What you should do:
Whenever a line carries the word "Coordenate", pull it out of the entries.

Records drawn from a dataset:
Start of Block

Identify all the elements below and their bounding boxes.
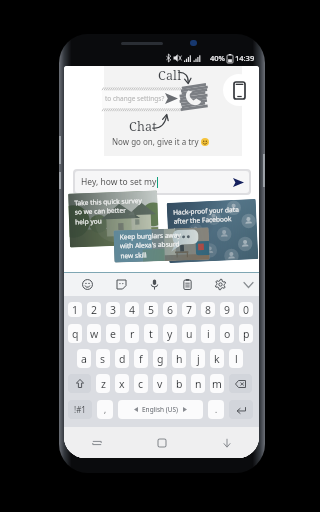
staticText: r — [130, 327, 135, 341]
staticText: to change settings? — [105, 94, 165, 103]
button[interactable]: Open phone app — [223, 74, 255, 106]
staticText: v — [157, 377, 163, 391]
button[interactable]: 9 — [220, 302, 234, 317]
button[interactable]: Backspace — [229, 374, 252, 393]
button[interactable]: Keyboard settings — [204, 273, 237, 296]
button[interactable]: 3 — [106, 302, 120, 317]
staticText: p — [243, 327, 250, 341]
staticText: a — [81, 352, 87, 366]
staticText: 1 — [72, 303, 79, 317]
staticText: l — [235, 352, 238, 366]
staticText: English (US) — [142, 405, 179, 414]
button[interactable]: e — [106, 324, 120, 343]
staticText: q — [72, 327, 79, 341]
staticText: m — [212, 377, 222, 391]
button[interactable]: i — [201, 324, 215, 343]
button[interactable]: , — [97, 400, 113, 419]
button[interactable]: Stickers — [104, 273, 138, 296]
button[interactable]: 6 — [163, 302, 177, 317]
button[interactable]: a — [77, 349, 91, 368]
button[interactable]: Collapse keyboard — [237, 273, 259, 296]
staticText: !#1 — [74, 404, 86, 415]
staticText: 2 — [91, 303, 98, 317]
staticText: b — [176, 377, 183, 391]
staticText: w — [90, 327, 99, 341]
staticText: 4 — [129, 303, 136, 317]
button[interactable]: g — [153, 349, 167, 368]
button[interactable]: 2 — [87, 302, 101, 317]
staticText: 0 — [243, 303, 250, 317]
button[interactable]: z — [96, 374, 110, 393]
staticText: 7 — [186, 303, 193, 317]
button[interactable]: Voice input — [138, 273, 171, 296]
staticText: 40% — [210, 53, 225, 63]
button[interactable]: v — [153, 374, 167, 393]
staticText: x — [119, 377, 125, 391]
staticText: 9 — [224, 303, 231, 317]
button[interactable]: Hide keyboard — [194, 427, 259, 458]
staticText: n — [195, 377, 202, 391]
staticText: , — [104, 404, 107, 415]
staticText: z — [101, 377, 106, 391]
staticText: g — [157, 352, 164, 366]
button[interactable]: b — [172, 374, 186, 393]
button[interactable]: w — [87, 324, 101, 343]
button[interactable]: k — [210, 349, 224, 368]
staticText: c — [138, 377, 144, 391]
staticText: e — [110, 327, 116, 341]
staticText: Now go on, give it a try — [112, 136, 201, 147]
button[interactable]: 5 — [144, 302, 158, 317]
staticText: 8 — [205, 303, 212, 317]
button[interactable]: c — [134, 374, 148, 393]
button[interactable]: Clipboard — [171, 273, 204, 296]
staticText: Hack-proof your data after the Facebook … — [173, 205, 240, 236]
button[interactable]: !#1 — [68, 400, 92, 419]
button[interactable]: j — [191, 349, 205, 368]
button[interactable]: s — [96, 349, 110, 368]
staticText: k — [214, 352, 220, 366]
staticText: j — [197, 352, 200, 366]
button[interactable]: p — [239, 324, 253, 343]
button[interactable]: o — [220, 324, 234, 343]
button[interactable]: t — [144, 324, 158, 343]
button[interactable]: r — [125, 324, 139, 343]
button[interactable]: d — [115, 349, 129, 368]
staticText: Keep burglars away with Alexa's absurd n… — [120, 230, 182, 260]
button[interactable]: 8 — [201, 302, 215, 317]
staticText: s — [100, 352, 106, 366]
button[interactable]: m — [210, 374, 224, 393]
button[interactable]: 1 — [68, 302, 82, 317]
button[interactable]: h — [172, 349, 186, 368]
staticText: 14:39 — [235, 53, 255, 63]
staticText: Take this quick survey so we can better … — [74, 196, 143, 226]
button[interactable]: 7 — [182, 302, 196, 317]
button[interactable]: Hey, how to set my — [75, 171, 249, 193]
staticText: Call — [158, 67, 182, 84]
button[interactable]: Enter — [229, 400, 253, 419]
button[interactable]: Shift — [68, 374, 91, 393]
button[interactable]: Recent apps — [64, 427, 129, 458]
button[interactable]: Space, English (US) — [118, 400, 203, 419]
staticText: 5 — [148, 303, 155, 317]
button[interactable]: 0 — [239, 302, 253, 317]
button[interactable]: l — [229, 349, 243, 368]
button[interactable]: Emoji — [70, 273, 104, 296]
staticText: t — [149, 327, 153, 341]
staticText: Hey, how to set my — [81, 176, 157, 188]
button[interactable]: Home — [129, 427, 194, 458]
staticText: o — [224, 327, 231, 341]
button[interactable]: u — [182, 324, 196, 343]
button[interactable]: 4 — [125, 302, 139, 317]
button[interactable]: y — [163, 324, 177, 343]
button[interactable]: . — [208, 400, 224, 419]
button[interactable]: Keep burglars away with Alexa's absurd n… — [114, 227, 210, 262]
button[interactable]: n — [191, 374, 205, 393]
button[interactable]: x — [115, 374, 129, 393]
other: Send — [233, 178, 244, 187]
button[interactable]: q — [68, 324, 82, 343]
button[interactable]: f — [134, 349, 148, 368]
staticText: u — [186, 327, 193, 341]
button[interactable]: Take this quick survey so we can better … — [68, 190, 159, 248]
staticText: f — [139, 352, 143, 366]
button[interactable]: Hack-proof your data after the Facebook … — [167, 199, 258, 263]
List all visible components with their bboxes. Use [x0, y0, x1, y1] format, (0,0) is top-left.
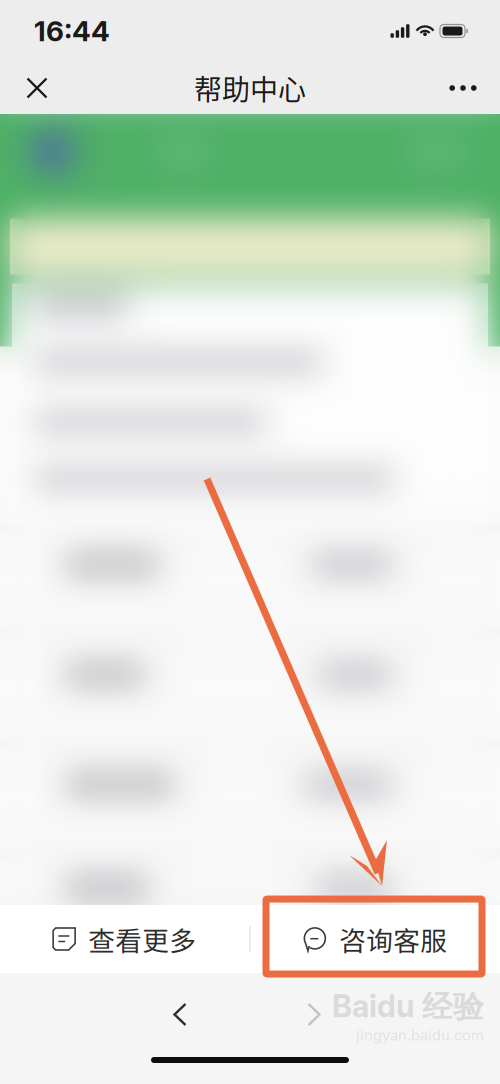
button[interactable]: 关闭 [14, 65, 60, 111]
button[interactable]: 查看更多 [0, 905, 249, 973]
button[interactable]: 咨询客服 [251, 905, 500, 973]
staticText: Baidu 经验 [332, 987, 484, 1026]
staticText: 帮助中心 [194, 68, 306, 108]
button[interactable]: 更多 [440, 65, 486, 111]
staticText: 查看更多 [88, 920, 196, 958]
staticText: jingyan.baidu.com [356, 1026, 484, 1044]
button[interactable]: 前进 [290, 990, 338, 1038]
staticText: 16:44 [34, 14, 110, 48]
staticText: 咨询客服 [339, 920, 447, 958]
button[interactable]: 后退 [156, 990, 204, 1038]
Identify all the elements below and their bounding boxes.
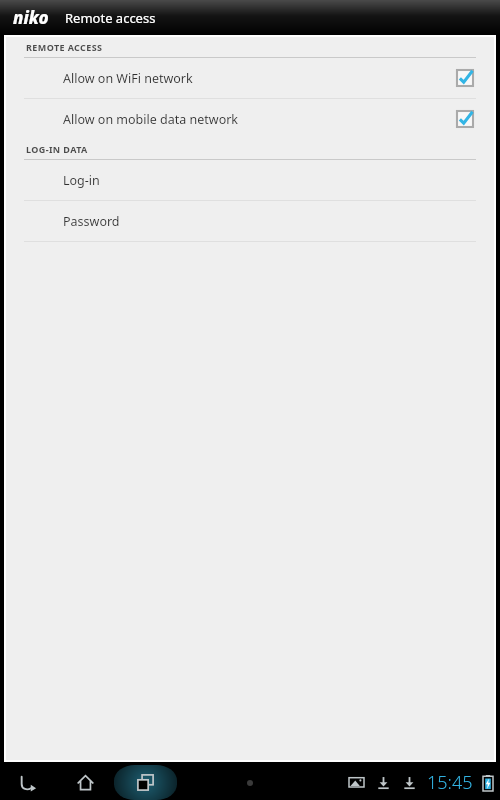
button[interactable]: Toggle setting [454,108,476,130]
button[interactable]: Allow on mobile data network [6,99,494,139]
staticText: 15:45 [427,770,473,795]
staticText: LOG-IN DATA [26,143,88,155]
staticText: Remote access [65,9,156,27]
staticText: Allow on WiFi network [63,70,454,87]
button[interactable]: Allow on WiFi network [6,58,494,98]
button[interactable]: Home [57,765,114,800]
staticText: Allow on mobile data network [63,111,454,128]
button[interactable]: Password [6,201,494,241]
staticText: REMOTE ACCESS [26,41,103,53]
button[interactable]: Log-in [6,160,494,200]
button[interactable]: Toggle setting [454,67,476,89]
button[interactable]: Recent apps [114,765,177,800]
staticText: Log-in [63,172,476,189]
button[interactable]: Back [0,765,57,800]
staticText: niko [13,6,49,29]
staticText: Password [63,213,476,230]
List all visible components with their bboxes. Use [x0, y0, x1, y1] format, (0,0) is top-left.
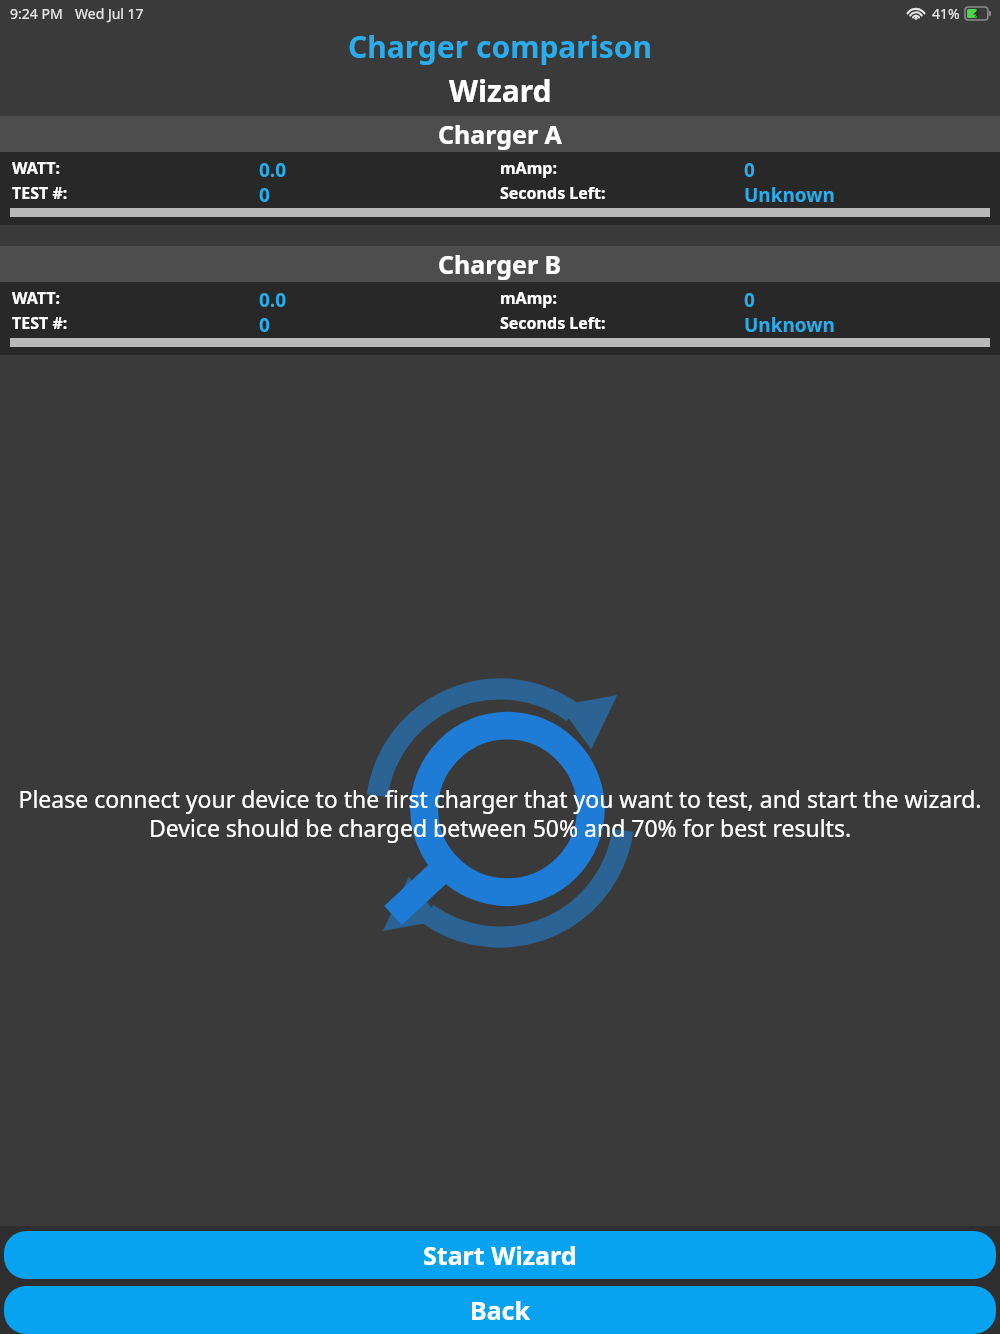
staticText: 9:24 PM	[10, 4, 63, 23]
staticText: 0.0	[259, 287, 287, 308]
staticText: TEST #:	[12, 312, 68, 333]
button[interactable]: Charger A	[0, 116, 1000, 225]
staticText: Please connect your device to the first …	[4, 783, 996, 844]
staticText: mAmp:	[500, 157, 557, 178]
staticText: 0	[744, 287, 755, 308]
staticText: mAmp:	[500, 287, 557, 308]
staticText: 0	[259, 312, 270, 333]
staticText: 0.0	[259, 157, 287, 178]
staticText: 0	[259, 182, 270, 203]
other: Charger comparison wizard	[330, 643, 670, 983]
staticText: Wizard	[449, 70, 552, 111]
staticText: Charger A	[438, 117, 562, 151]
staticText: WATT:	[12, 157, 61, 178]
staticText: Unknown	[744, 182, 835, 203]
staticText: Start Wizard	[423, 1238, 577, 1272]
staticText: Wed Jul 17	[75, 4, 144, 23]
staticText: 0	[744, 157, 755, 178]
staticText: 41%	[932, 4, 960, 23]
staticText: Charger comparison	[348, 26, 653, 67]
staticText: WATT:	[12, 287, 61, 308]
staticText: Seconds Left:	[500, 182, 606, 203]
button[interactable]: Charger B	[0, 246, 1000, 355]
button[interactable]: Start Wizard	[4, 1231, 996, 1279]
staticText: Back	[470, 1293, 531, 1327]
staticText: Unknown	[744, 312, 835, 333]
staticText: Charger B	[438, 247, 562, 281]
button[interactable]: Back	[4, 1286, 996, 1334]
staticText: Seconds Left:	[500, 312, 606, 333]
staticText: TEST #:	[12, 182, 68, 203]
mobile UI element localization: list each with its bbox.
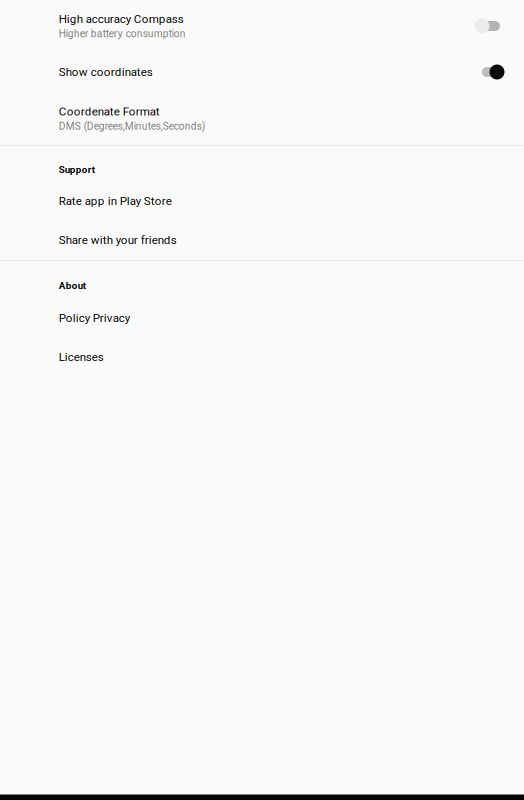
button[interactable]: Licenses bbox=[0, 338, 524, 376]
staticText: Higher battery consumption bbox=[59, 28, 186, 40]
button[interactable]: Policy Privacy bbox=[0, 298, 524, 338]
button[interactable]: Off bbox=[0, 0, 524, 52]
staticText: About bbox=[59, 280, 86, 292]
staticText: Licenses bbox=[59, 350, 104, 364]
staticText: DMS (Degrees,Minutes,Seconds) bbox=[59, 120, 206, 132]
staticText: Support bbox=[59, 164, 95, 176]
staticText: Coordenate Format bbox=[59, 105, 160, 118]
staticText: High accuracy Compass bbox=[59, 12, 184, 26]
button[interactable]: Rate app in Play Store bbox=[0, 182, 524, 220]
staticText: Rate app in Play Store bbox=[59, 194, 172, 208]
staticText: Policy Privacy bbox=[59, 311, 130, 325]
button[interactable]: On bbox=[0, 52, 524, 92]
button[interactable]: Share with your friends bbox=[0, 220, 524, 260]
staticText: Show coordinates bbox=[59, 65, 153, 79]
button[interactable]: Coordenate Format bbox=[0, 92, 524, 145]
staticText: Share with your friends bbox=[59, 233, 177, 247]
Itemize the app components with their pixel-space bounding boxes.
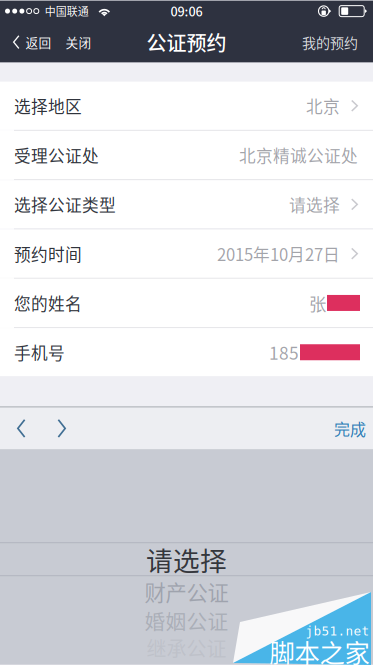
staticText: 完成 bbox=[334, 417, 366, 440]
staticText: 婚姻公证 bbox=[144, 605, 228, 635]
staticText: jb51.net bbox=[306, 624, 370, 638]
button[interactable]: 手机号 bbox=[0, 328, 373, 376]
button[interactable]: 受理公证处 bbox=[0, 131, 373, 179]
staticText: 2015年10月27日 bbox=[217, 242, 340, 266]
staticText: 请选择 bbox=[289, 192, 340, 216]
button[interactable]: 返回 bbox=[0, 22, 58, 63]
staticText: 北京精诚公证处 bbox=[239, 143, 358, 167]
button[interactable]: 完成 bbox=[334, 407, 373, 449]
button[interactable]: Previous field bbox=[0, 407, 42, 449]
staticText: 09:06 bbox=[170, 2, 202, 20]
staticText: 请选择 bbox=[146, 540, 227, 579]
staticText: 北京 bbox=[306, 94, 340, 118]
button[interactable]: 预约时间 bbox=[0, 230, 373, 278]
button[interactable]: 您的姓名 bbox=[0, 279, 373, 327]
button[interactable]: 选择地区 bbox=[0, 82, 373, 130]
staticText: 返回 bbox=[26, 33, 52, 51]
staticText: 财产公证 bbox=[144, 576, 228, 607]
staticText: 我的预约 bbox=[302, 32, 358, 52]
button[interactable]: Next field bbox=[42, 407, 82, 449]
staticText: 继承公证 bbox=[146, 633, 226, 662]
staticText: 预约时间 bbox=[14, 242, 82, 266]
staticText: 选择公证类型 bbox=[14, 192, 116, 216]
button[interactable]: 关闭 bbox=[58, 22, 98, 63]
staticText: 脚本之家 bbox=[270, 633, 370, 665]
staticText: 选择地区 bbox=[14, 94, 82, 118]
staticText: 公证预约 bbox=[146, 28, 226, 57]
staticText: 关闭 bbox=[66, 33, 92, 51]
staticText: 手机号 bbox=[14, 340, 65, 364]
staticText: 您的姓名 bbox=[14, 291, 82, 315]
staticText: 张 bbox=[309, 290, 326, 316]
button[interactable]: 我的预约 bbox=[302, 22, 373, 63]
staticText: 185 bbox=[269, 340, 299, 365]
button[interactable]: 选择公证类型 bbox=[0, 180, 373, 228]
staticText: 中国联通 bbox=[45, 3, 89, 19]
staticText: 受理公证处 bbox=[14, 143, 99, 167]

End of Block

Answer:
staticText: Coordenate Format bbox=[59, 105, 160, 118]
button[interactable]: Coordenate Format bbox=[0, 92, 524, 145]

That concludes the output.